(Dataset entries)

# # # #

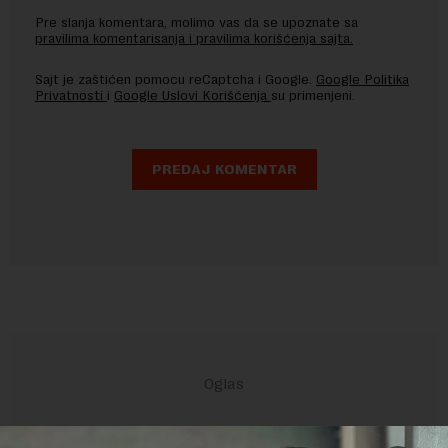
Pre slanja komentara, molimo vas da se upoznate sa
pravilima komentarisanja i pravilima korišćenja sajta.
Sajt je zaštićen pomocu reCaptcha i Google.
Google Politika
Privatnosti
i
Google Uslovi Korišćenja
su primenjeni.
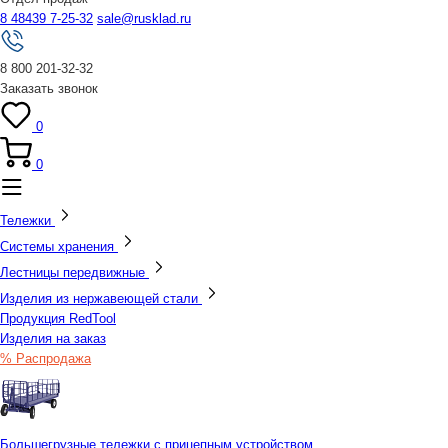
8 48439 7-25-32
sale@rusklad.ru
8 800 201-32-32
Заказать звонок
0
0
Тележки
Системы хранения
Лестницы передвижные
Изделия из нержавеющей стали
Продукция RedTool
Изделия на заказ
% Распродажа
Большегрузные тележки с прицепным устройством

# # # #

Your assignment: Your output should consist solely of the lines from the line containing "Sajt je zaštićen pomocu reCaptcha i Google." through the end of the data above, copied exactly, with images removed.

Expected answer:
Sajt je zaštićen pomocu reCaptcha i Google.
Google Politika
Privatnosti
i
Google Uslovi Korišćenja
su primenjeni.
8 48439 7-25-32
sale@rusklad.ru
8 800 201-32-32
Заказать звонок
0
0
Тележки
Системы хранения
Лестницы передвижные
Изделия из нержавеющей стали
Продукция RedTool
Изделия на заказ
% Распродажа
Большегрузные тележки с прицепным устройством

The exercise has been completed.